I originally qualified with a degree in ‘Agronomy’ (agricultural Engineering) and spent a fair amount of time in potato and medicinal crop fields as an undergraduate. During my PhD, I studied the development of the fruit fly model organism Drosophila nervous system at the ‘Free University of Brussels’ (ULB). I quickly became aware that molecular biology was an essential research tool and as I had no formal background in this field, I trained at Cornell Medical School and Rockefeller University (New York), where I cloned and characterized several Drosophila developmental genes. During this time, I also broadened my interests in developmental biology to higher organisms and decided to move to the UK to switch my attention to the study of nervous system patterning in the chick embryo. It was a logical and attractive next step to progress to studies in humans, and in 2000 I joined the Clinical Genetics Research Group of Professor Andrew Wilkie at the MRC Weatherall Institute of Molecular Medicine (MRC WIMM) in Oxford, as a Senior Postdoctoral Fellow. Today, I am still based at the MRC WIMM where I am currently Associate Professor of Human Genetics and head a research lab focusing on studying new mutations occurring in the male germline.
MRC WIMM, RDM and Medical Sciences are a perfect fit for my wide-ranging scientific interests, covering fields such as genomics, ageing, reproductive biology, evolution, clinical and population genetics, epidemiology, Ethics and developmental biology to name but a few. This has been instrumental to my career and probably explains why I have remained based at the MRC WIMM for the last 2 decades.
What is the most meaningful aspect of your work?
Over the years, I have developed techniques to detect ultra-rare spontaneous mutations in sperm and testes associated with specific human disorders and discovered a process called “selfish spermatogonial selection”. This phenomenon explains why mutations associated with some severe spontaneous disorders arise in our genomes up to 1000-fold more frequently than background and are more common in the children of older fathers (Paternal Age-Effect). Because most new mutations happen in the father during sperm production, studying how sperm is made and how it accumulates DNA mistakes is important to understand genetic diseases. New, so-called, ‘selfish’ mutations hijack the way sperm is produced to their own advantage and become more abundant in sperm as men get older.

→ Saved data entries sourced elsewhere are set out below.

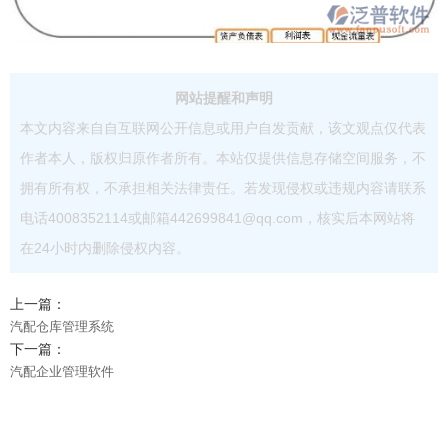
网站提醒和声明
本文内容来自自互联网公开信息或用户自发贡献，该文观点仅代表
作者本人，版权归原作者所有。本站仅提供信息存储空间服务，不
拥有所有权，不承担相关法律责任。若发现侵权或违规内容请联系
电话4008352114或邮箱442699841@qq.com，核实后本网站将
在24小时内删除侵权内容。
上一篇：
汽配仓库管理系统
下一篇：
汽配企业管理软件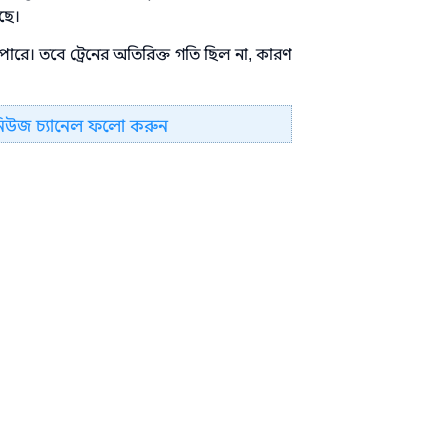
েছে।
পারে। তবে ট্রেনের অতিরিক্ত গতি ছিল না, কারণ
নিউজ চ্যানেল ফলো করুন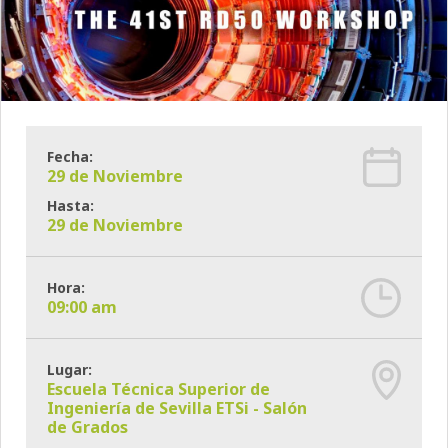
Fecha:
29 de Noviembre
Hasta:
29 de Noviembre
Hora:
09:00 am
Lugar:
Escuela Técnica Superior de
Ingeniería de Sevilla ETSi - Salón
de Grados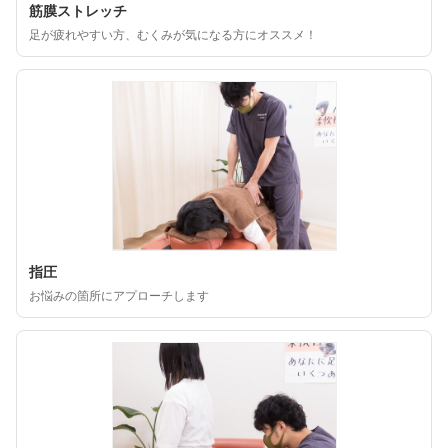
筋膜ストレッチ
足が疲れやすい方、むくみが気になる方にオススメ！
指圧
お悩みの箇所にアプローチします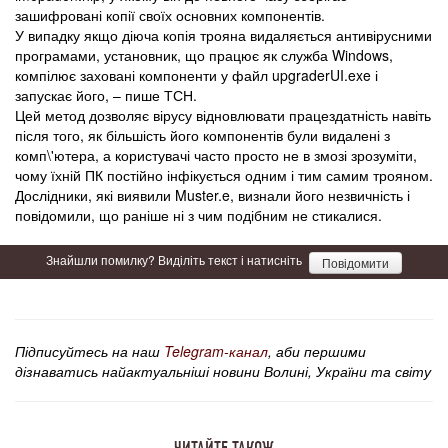
зашифровані копії своїх основних компонентів.
У випадку якщо діюча копія трояна видаляється антивірусними
програмами, установник, що працює як служба Windows,
компілює заховані компоненти у файл upgraderUI.exe і
запускає його, – пише ТСН.
Цей метод дозволяє вірусу відновлювати працездатність навіть
після того, як більшість його компонентів були видалені з
комп\'ютера, а користувачі часто просто не в змозі зрозуміти,
чому їхній ПК постійно інфікується одним і тим самим трояном.
Дослідники, які виявили Muster.e, визнали його незвичність і
повідомили, що раніше ні з чим подібним не стикалися.
Знайшли помилку? Виділіть текст і натисніть
Повідомити
Підписуйтесь на наш
Telegram-канал
, аби першими
дізнаватись найактуальніші новини Волині, України та світу
ЧИТАЙТЕ ТАКОЖ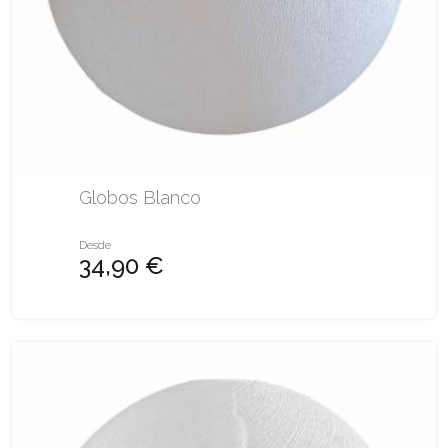
Globos Blanco
Desde
34,90 €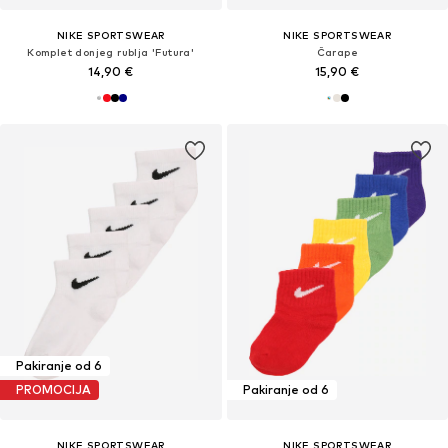
NIKE SPORTSWEAR
NIKE SPORTSWEAR
Komplet donjeg rublja 'Futura'
Čarape
14,90 €
15,90 €
Pakiranje od 6
PROMOCIJA
Pakiranje od 6
NIKE SPORTSWEAR
NIKE SPORTSWEAR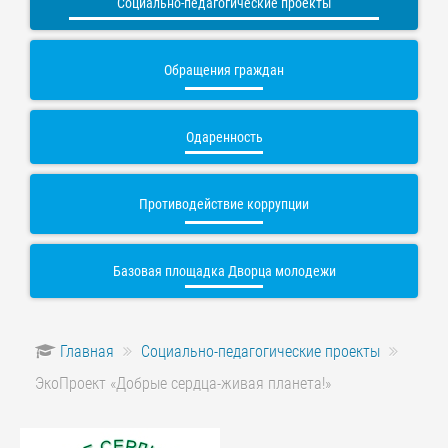
Социально-педагогические проекты
Обращения граждан
Одаренность
Противодействие коррупции
Базовая площадка Дворца молодежи
Главная
Социально-педагогические проекты
ЭкоПроект «Добрые сердца-живая планета!»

This work has important implications for disease and has attracted attention on the impact of paternal age on new mutations – selfish selection is predicted to be particularly relevant to disease risk in ageing reproductive populations. It has also led to new recommendations on the upper age limit for semen donation.

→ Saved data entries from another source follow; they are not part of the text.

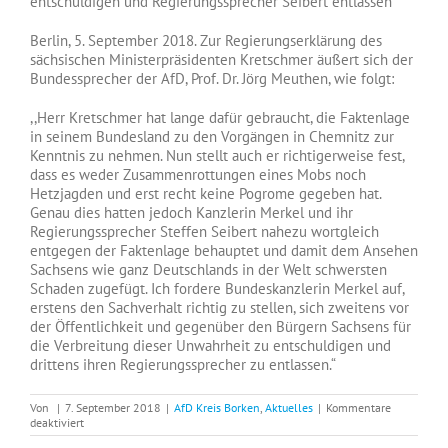
Berlin, 5. September 2018. Zur Regierungserklärung des
sächsischen Ministerpräsidenten Kretschmer äußert sich der
Bundessprecher der AfD, Prof. Dr. Jörg Meuthen, wie folgt:
,,Herr Kretschmer hat lange dafür gebraucht, die Faktenlage
in seinem Bundesland zu den Vorgängen in Chemnitz zur
Kenntnis zu nehmen. Nun stellt auch er richtigerweise fest,
dass es weder Zusammenrottungen eines Mobs noch
Hetzjagden und erst recht keine Pogrome gegeben hat.
Genau dies hatten jedoch Kanzlerin Merkel und ihr
Regierungssprecher Steffen Seibert nahezu wortgleich
entgegen der Faktenlage behauptet und damit dem Ansehen
Sachsens wie ganz Deutschlands in der Welt schwersten
Schaden zugefügt. Ich fordere Bundeskanzlerin Merkel auf,
erstens den Sachverhalt richtig zu stellen, sich zweitens vor
der Öffentlichkeit und gegenüber den Bürgern Sachsens für
die Verbreitung dieser Unwahrheit zu entschuldigen und
drittens ihren Regierungssprecher zu entlassen.“
Von
|
7. September 2018
|
AfD Kreis Borken
,
Aktuelles
|
Kommentare
für
deaktiviert
Jörg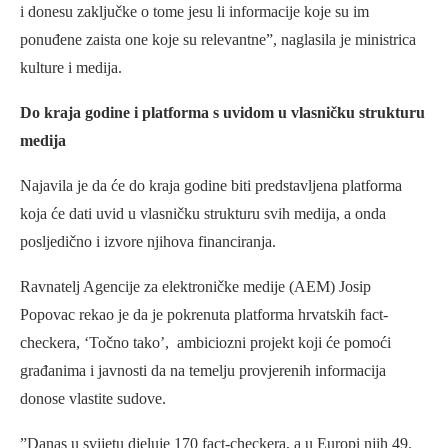
i donesu zaključke o tome jesu li informacije koje su im
ponuđene zaista one koje su relevantne”, naglasila je ministrica
kulture i medija.
Do kraja godine i platforma s uvidom u vlasničku strukturu
medija
Najavila je da će do kraja godine biti predstavljena platforma
koja će dati uvid u vlasničku strukturu svih medija, a onda
posljedično i izvore njihova financiranja.
Ravnatelj Agencije za elektroničke medije (AEM) Josip
Popovac rekao je da je pokrenuta platforma hrvatskih fact-
checkera, ‘Točno tako’, ambiciozni projekt koji će pomoći
građanima i javnosti da na temelju provjerenih informacija
donose vlastite sudove.
”Danas u svijetu djeluje 170 fact-checkera, a u Europi njih 49.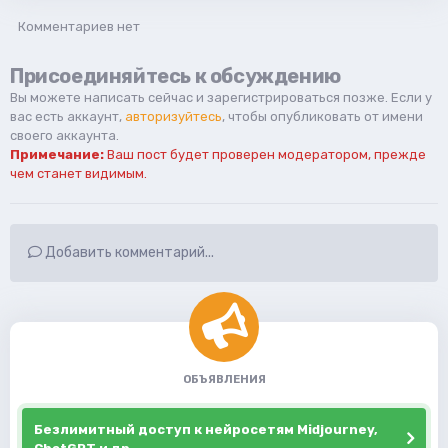
Комментариев нет
Присоединяйтесь к обсуждению
Вы можете написать сейчас и зарегистрироваться позже. Если у
вас есть аккаунт,
авторизуйтесь
, чтобы опубликовать от имени
своего аккаунта.
Примечание:
Ваш пост будет проверен модератором, прежде
чем станет видимым.
Добавить комментарий...
ОБЪЯВЛЕНИЯ
Безлимитный доступ к нейросетям Midjourney,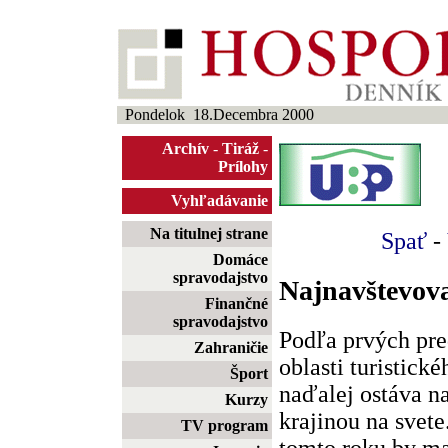
Pondelok 18.Decembra 2000
Archív
-
Tiráž
-
Prílohy
Vyhľadávanie
Na titulnej strane
Spať
-
Domáce
spravodajstvo
Najnavštevova
Finančné
spravodajstvo
Podľa prvých pr
Zahraničie
oblasti turistick
Šport
naďalej ostáva n
Kurzy
krajinou na svet
TV program
tomto roku by ma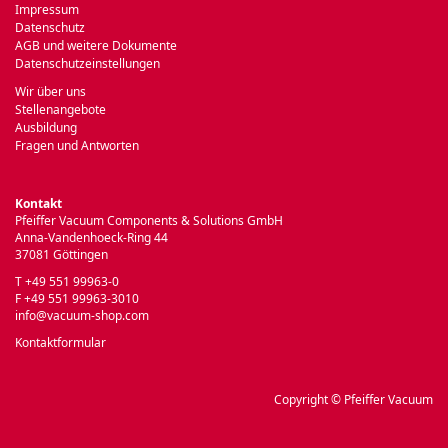
Impressum
Datenschutz
AGB und weitere Dokumente
Datenschutzeinstellungen
Wir über uns
Stellenangebote
Ausbildung
Fragen und Antworten
Kontakt
Pfeiffer Vacuum Components & Solutions GmbH
Anna-Vandenhoeck-Ring 44
37081 Göttingen
T +49 551 99963-0
F +49 551 99963-3010
info@vacuum-shop.com
Kontaktformular
Copyright © Pfeiffer Vacuum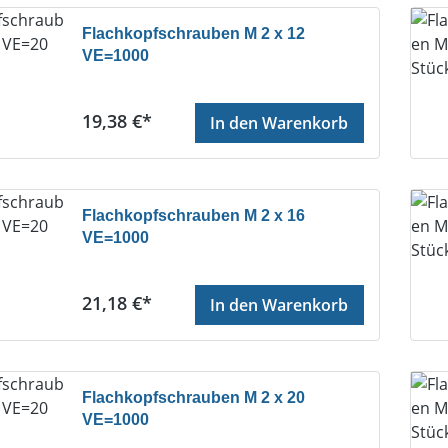
Flachkopfschrauben M 2 x 12
VE=1000
Regulärer Preis:
19,38 €*
In den Warenkorb
Flachkopfschrauben M 2 x 16
VE=1000
Regulärer Preis:
21,18 €*
In den Warenkorb
Flachkopfschrauben M 2 x 20
VE=1000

Can you tell us about something you've done, contributed to that you're most proud of?
The work I have done on new mutations has highlighted basic biological differences of new mutation occurrences in males and females.
From a more pragmatic point of view, this work also emphasizes that both parents contribute to the genetic health of their future children, which provides an important paradigm shift of how, as a society, we tend to think about issues of guilt, blame, and responsibilities, where the mother is often seen as the guilty party when things go wrong with fertility issues or genetic disease.

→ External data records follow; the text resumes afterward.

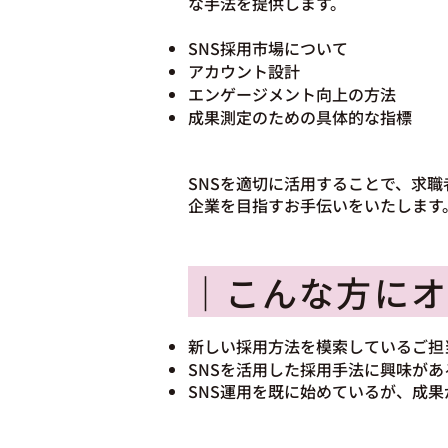
な手法を提供します。
SNS採用市場について
アカウント設計
エンゲージメント向上の方法
成果測定のための具体的な指標
SNSを適切に活用することで、求職
企業を目指すお手伝いをいたします
｜こんな方にオ
新しい採用方法を模索しているご担
SNSを活用した採用手法に興味が
SNS運用を既に始めているが、成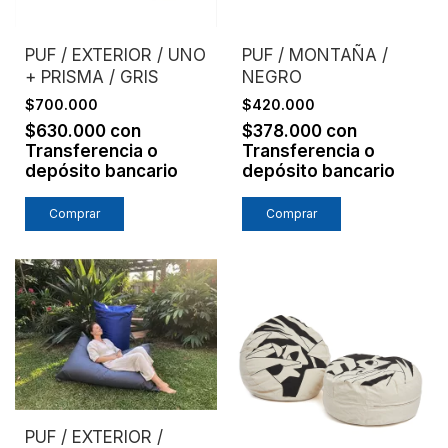
PUF / EXTERIOR / UNO
PUF / MONTAÑA /
+ PRISMA / GRIS
NEGRO
$700.000
$420.000
$630.000
con
$378.000
con
Transferencia o
Transferencia o
depósito bancario
depósito bancario
PUF / EXTERIOR /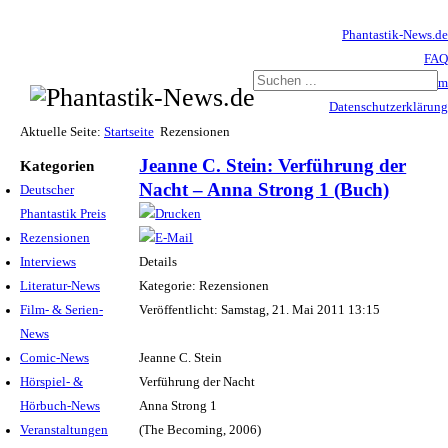
Phantastik-News.de
FAQ
Impressum
Datenschutzerklärung
Haftungsausschluss
Aktuelle Seite:
Startseite
Rezensionen
Jeanne C. Stein: Verführung der
Kategorien
Nacht – Anna Strong 1 (Buch)
Deutscher
Phantastik Preis
Rezensionen
Interviews
Details
Literatur-News
Kategorie: Rezensionen
Film- & Serien-
Veröffentlicht: Samstag, 21. Mai 2011 13:15
News
Comic-News
Jeanne C. Stein
Hörspiel- &
Verführung der Nacht
Hörbuch-News
Anna Strong 1
Veranstaltungen
(The Becoming, 2006)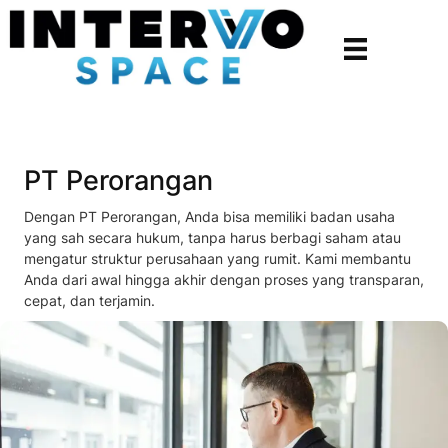
PT Perorangan
Dengan PT Perorangan, Anda bisa memiliki badan usaha
yang sah secara hukum, tanpa harus berbagi saham atau
mengatur struktur perusahaan yang rumit. Kami membantu
Anda dari awal hingga akhir dengan proses yang transparan,
cepat, dan terjamin.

What changes would you most like to see in the Medical Sciences in the next 100 years?
Although it can be reassuring to be among peers who ’think alike’, today, most will agree that diversity and inclusion are important factors for creative and collaborative research. However, we still have a long way to go to erase the remaining prejudices and to accept contributions from individuals of all backgrounds, gender, ethnicity and abilities.
I am a strong believer in women having a vital role to play in the transformation of science, but not just as excellent scientists. This is not just out of an ethical concern for equity, however. I am mindful that we must be careful not to promote women simply to have them access and perform ‘patriarchal’ science, designed by men. Women should help give science a stronger conscience, building a formative ethical dimension and a level of accountability, which among others, must include reflecting on (and hopefully undoing) some of the damage ‘testosterone-driven’ science has done to society over the past centuries.
Hence the challenge will be to embrace differences and to promote inclusive science without rendering it ‘monochromatic’, but rather support a multi-faceted approach that truly respects and promotes different points of view and ways of doing things. Science can have masculine, feminine and/or non-binary undertones but must be designed and thought through carefully by individuals of all and always more diverse backgrounds.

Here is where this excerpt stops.